Friday, December 31, 2004
On this day:

Nice itinerary, shame about the scenery

Spent yesterday (Wednesday) afternoon at the "Karel Appel. On the road" exhibition at Bozar in Brussels. Subtitled "A journey through art in the Low Countries by Rudi Fuchs", the aforementioned curator has come up with an interesting twist on the standard retrospective, presenting it as a journey through 500 years of Flemish and Dutch painting by the subject of the restrospective, Dutch painter Karel Appel.
Hence, at one point an Appel portrait from the CoBrA era, Mens (1953) is cheekily juxtaposed with Rembrandt's Portrait of the preacher Eleazar Swalminus (1637). The concept is also applied to the field of landscape painting with some success, with Van Gogh's Field with poppies (1890) offering a curious counterpoint to Appel's Cloud with trees (1984) and Horizon in Tuscany #24 (1995), while Fuchs' placing of Jean Brusselmans' Storm (1936) next to Piet Mondrian's Red cloud (1907), next to James Ensor's White cloud (1884), next to Appel's Black clouds over the city (1984) creates a chain of correspondances where none previously existed, surely the goal of all mixologists whatever their medium (paintings, music, alcoholic drinks).

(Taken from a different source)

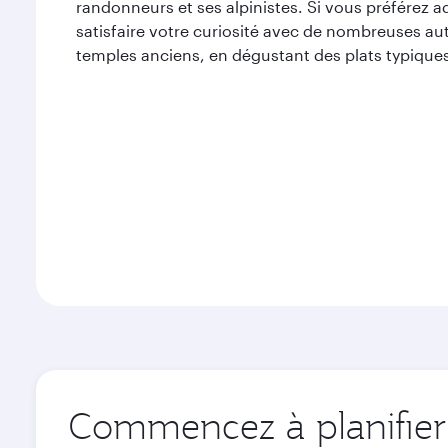
randonneurs et ses alpinistes. Si vous préférez ad
satisfaire votre curiosité avec de nombreuses au
temples anciens, en dégustant des plats typiques
Commencez à planifier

Yet despite these successes, the exhibition as a whole doesn't entirely convince. Perhaps in part because Appel's oeuvre is not sufficiently interesting to support the curator's conceit. Later works such as The victory of matter (five parts) (2003), with its stuffed animal heads chained to canvases full of bold splashes of colour, do not captivate in the way that much simpler, but more profound, paintings from half a century earlier such as Stierege Cat (Bull-Cat) (1951) do.
A second flaw in the program is the large chunk of the exhibition that is dedicated to Appel's CoBrA cohorts, Hugo Claus and Lucebert, whose art work is largely of academic interest only these days.